A new digital toolkit from the Juvenile Law Center aims to help people build or strengthen youth advocacy programs.
The toolkit provides resources to help organizations collaborate with youth, center their voices and experience, and sustain a youth-led program. The guidance offered is based on lessons learned during the 15-year history of the Juvenile Law Center’s Youth Advocacy Program.
Youth advocacy has become increasingly instrumental in policy reform efforts, Cathy Moffa, senior program manager for the law center’s Youth Advocacy Program, said in a press release announcing the toolkit. The toolkit can serve as a roadmap for professionals working with youth to help ensure they are supported and protected from being retraumatized in the advocacy process.

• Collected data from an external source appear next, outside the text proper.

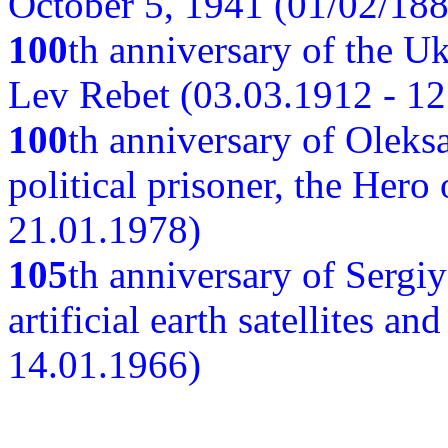
October 5, 1941 (01/02/188
100
th anniversary of the Ukr
Lev Rebet (03.03.1912 - 12
100
th anniversary of Oleks
political prisoner, the Hero
21.01.1978)
105
th anniversary of Sergiy
artificial earth satellites a
14.01.1966)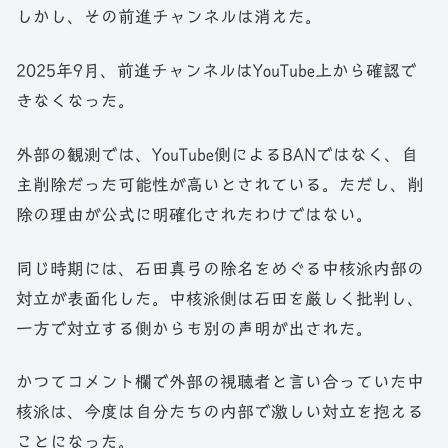
しかし、その前進チャンネルは消えた。
2025年9月、前進チャンネルはYouTube上から確認で
きなくなった。
外部の観測では、YouTube側によるBANではなく、自
主削除だった可能性が高いとされている。ただし、削
除の理由が公式に明確化されたわけではない。
同じ時期には、石田真弓の除名をめぐる中核派内部の
対立が表面化した。中核派側は石田を厳しく批判し、
一方で対立する側からも別の声明が出された。
かつてコメント欄で外部の視聴者と言い合っていた中
核派は、今度は自分たちの内部で激しい対立を抱える
ことになった。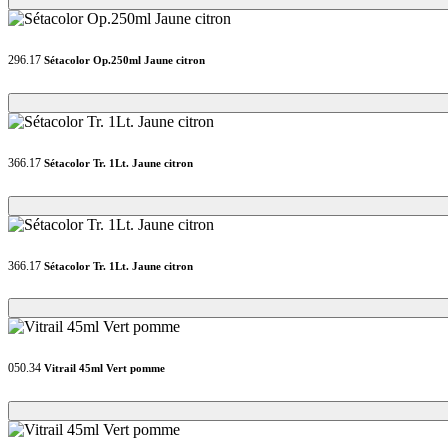
296.17
Sétacolor Op.250ml Jaune citron
Loading...
Loading...
366.17
Sétacolor Tr. 1Lt. Jaune citron
Loading...
Loading...
366.17
Sétacolor Tr. 1Lt. Jaune citron
Loading...
Loading...
050.34
Vitrail 45ml Vert pomme
Loading...
Loading...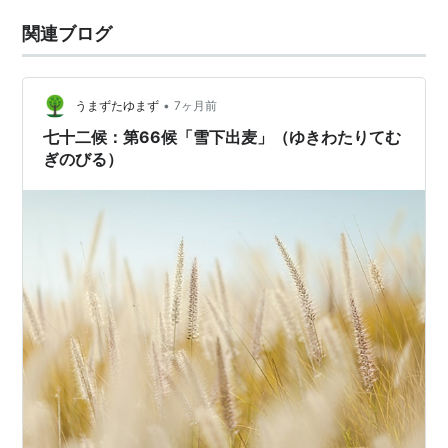
関連ブログ
•
うまずたゆまず
7ヶ月前
七十二候：第66候「雪下出麦」（ゆきわたりてむ
ぎのびる）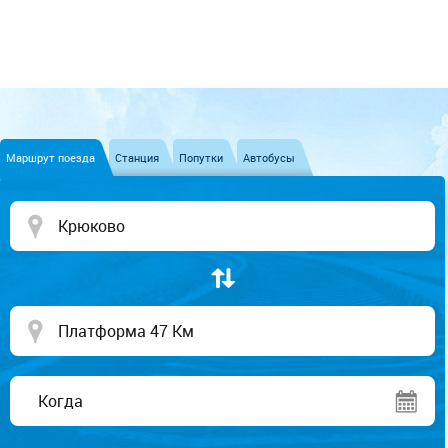
Маршрут поезда
Станция
Попутки
Автобусы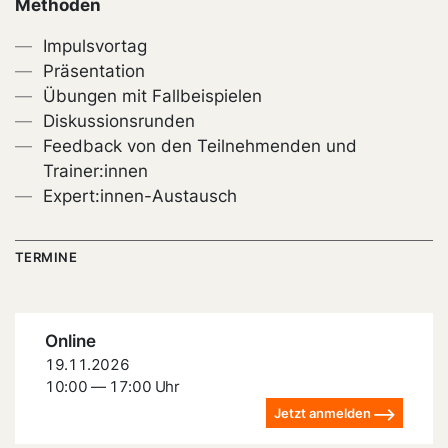
Methoden
Impulsvortag
Präsentation
Übungen mit Fallbeispielen
Diskussionsrunden
Feedback von den Teilnehmenden und
Trainer:innen
Expert:innen-Austausch
TERMINE
Online
19.11.2026
10:00 — 17:00 Uhr
Jetzt anmelden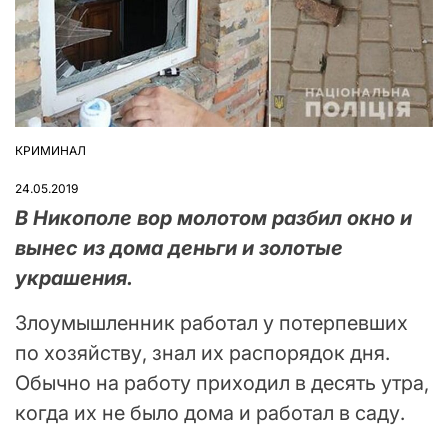
КРИМИНАЛ
ОПУБЛІКУВАТИ
У
24.05.2019
В Никополе вор молотом разбил окно и
вынес из дома деньги и золотые
украшения.
Злоумышленник работал у потерпевших
по хозяйству, знал их распорядок дня.
Обычно на работу приходил в десять утра,
когда их не было дома и работал в саду.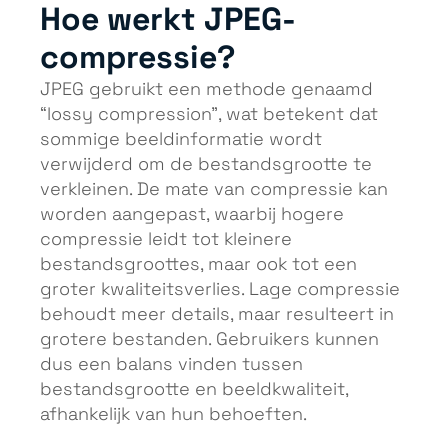
Hoe werkt JPEG-
compressie?
JPEG gebruikt een methode genaamd
“lossy compression”, wat betekent dat
sommige beeldinformatie wordt
verwijderd om de bestandsgrootte te
verkleinen. De mate van compressie kan
worden aangepast, waarbij hogere
compressie leidt tot kleinere
bestandsgroottes, maar ook tot een
groter kwaliteitsverlies. Lage compressie
behoudt meer details, maar resulteert in
grotere bestanden. Gebruikers kunnen
dus een balans vinden tussen
bestandsgrootte en beeldkwaliteit,
afhankelijk van hun behoeften.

Juvenile Law Center supports two youth advocacy programs for older teens and young adults who have experience in the child welfare and justice systems. The youth-led groups identify one focus area each year, develop advocacy strategies to address it and craft reform roadmaps. Juvenile Law Center professionals offer support throughout the process and ensure the youth develop the skills to make their advocacy efforts effective.
The toolkit resources include sample policies and protocols that organizations can use to structure a youth advocacy program, such as policies on paying youth for their time and guidelines for conducting check-ins to ensure youth advocates are receiving all the support they need. The toolkit also offers informative anecdotes and reflections from youth sharing their experiences within advocacy groups, and staff experts who are available for questions and interviews.